His colleague from USA Hockey, Tom Anastos, furthered Johansson's points, saying that the combination of athletics with scholastics allows players of the U.S. National Development teams, USHL and NCAA to “grow skill levels and maturity levels at the same time.” A former member of the Michigan State Spartan hockey team in the NCAA, Anastos mentioned that he remembered playing against Kelly McCrimmon, the CHL's panelist on stage, while he was with the Michigan Wolverines, and now looks back on the collegiate player pool as having evolved from being mostly Canadian, with limited American participation, to the reverse where more Americans are populating teams with fewer and fewer Canadians.

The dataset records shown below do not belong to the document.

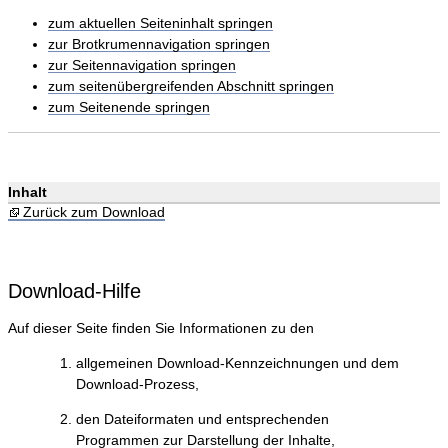
zum aktuellen Seiteninhalt springen
zur Brotkrumennavigation springen
zur Seitennavigation springen
zum seitenübergreifenden Abschnitt springen
zum Seitenende springen
Inhalt
Zurück zum Download
Download-Hilfe
Auf dieser Seite finden Sie Informationen zu den
allgemeinen Download-Kennzeichnungen und dem
Download-Prozess,
den Dateiformaten und entsprechenden
Programmen zur Darstellung der Inhalte,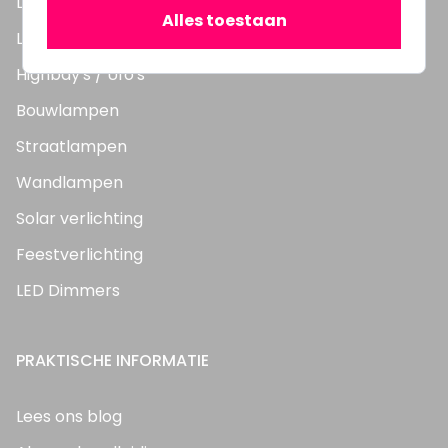
LED TL Buizen
Alles toestaan
LED Panelen
Highbay's / Ufo's
Bouwlampen
Straatlampen
Wandlampen
Solar verlichting
Feestverlichting
LED Dimmers
PRAKTISCHE INFORMATIE
Lees ons blog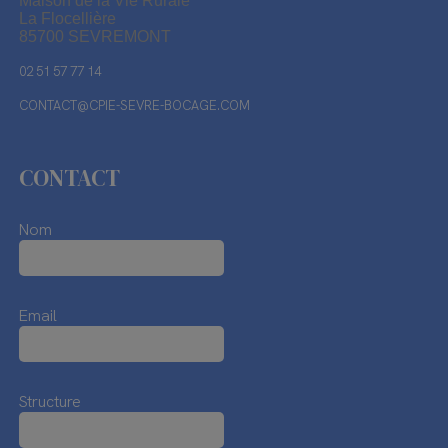
Maison de la Vie Rurale
La Flocellière
85700 SEVREMONT
02 51 57 77 14
CONTACT@CPIE-SEVRE-BOCAGE.COM
CONTACT
Nom
Email
Structure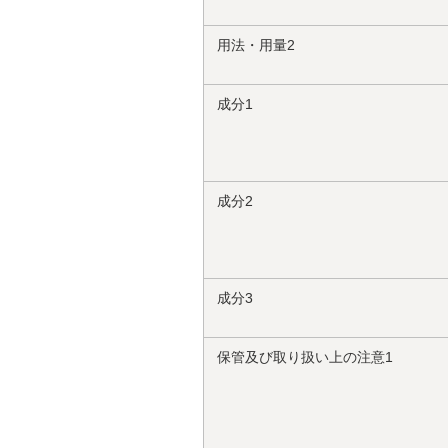
用法・用量2
成分1
成分2
成分3
保管及び取り扱い上の注意1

McCrimmon, now the owner, general manager and head coach of the CHL's Brandon Wheat Kings in the Western Hockey League, followed Anastos by speaking to the strengths of Canadian junior development system and its continued success over the years. Over half of the players drafted in the 2010 NHL Entry Draft came from the CHL, McCrimmon began, while also crediting the system for supplying most of the players who end up playing on national teams, from the World Juniors to the Olympics.
The reasons McCrimmon cited for these were many, saying that the league is “always working towards a better player experience.” The competitive advantages McCrimmon listed were that the CHL mirrors the NHL game very closely, in terms of the arenas, the rules, the schedules and travel. The vast majority of the world's best players in the junior age brackets play in the CHL, McCrimmon explained, giving the players of the WHL, OHL and QMJHL the best exposure to top-flight competition.

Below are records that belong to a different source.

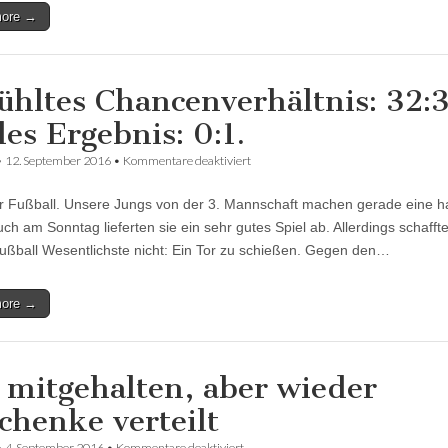
more →
ühltes Chancenverhältnis: 32:3
les Ergebnis: 0:1.
für
•
12. September 2016
•
Kommentare deaktiviert
Gefühltes
Chancenverhältnis:
er Fußball. Unsere Jungs von der 3. Mannschaft machen gerade eine ha
32:3.
Reales
ch am Sonntag lieferten sie ein sehr gutes Spiel ab. Allerdings schaffte
Ergebnis:
ußball Wesentlichste nicht: Ein Tor zu schießen. Gegen den…
0:1.
more →
 mitgehalten, aber wieder
chenke verteilt
für
•
4. September 2016
•
Kommentare deaktiviert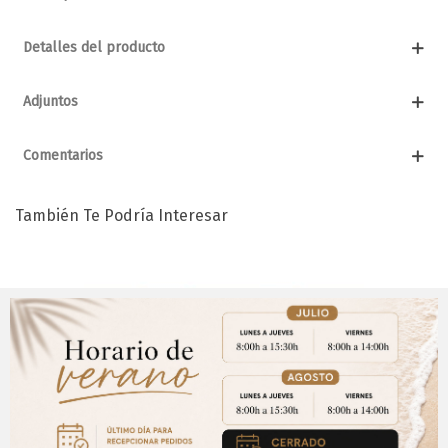
Detalles del producto
Adjuntos
Comentarios
También Te Podría Interesar
Aviso Importante
¡Regístrate para acceder a los precios y realizar
CERRAR
tus pedidos online.!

McCrimmon also mentioned that there has been tangible improvement in the quality of coaching in the CHL, as evidenced by the large number of current NHL coaches who got their start in juniors, as well as NHL coaches who come back to coach in junior. He finished by also explaining that the league does not get enough credit for the commitment they show in trying to provide education to their players, a common complaint levied upon a league that is accused of catering more to the NHL than educations.
Darcy Regier, the general manager of the NHL's Buffalo Sabres, gave the professional league's take on the matter, with his stance being that the NHL pulls players from all of these leagues and that whatever is best for the development of each particular player should be the best way to choose, claiming that players need to have the right to choose to make a living, and how best to get to that point.
“We're all working in a very competitive manner and a very compressed manner,” Regier said. “NHL teams just want to help give the player the best opportunity to be successful. We all believe players have to have the ability to work on skills where they want to, whether they're Russian or Czech, and when they get the NHL, that's when we'll all be beneficiaries. We want the best athletes to choose hockey and to want to play hockey, and we want the fans to have a good product to pick. That's what everybody wants and that's when we all win.”
Murray Costello had one of the final words of the day on the matter, stressing the common theme of the seminar that each of the national development strategies has its strengths and weaknesses, and that it should not be about competing against one another for players. Strong junior development in all hockey countries can be mutually beneficial, with the game itself seeking to gain the highest reward with talented players coming from all across the world instead of a select few.
“It shouldn't be us taking the last great Slovak player and bringing him over here,” Costello said. “We should be leaving their good players develop there, be patient and then we're all the better for it.”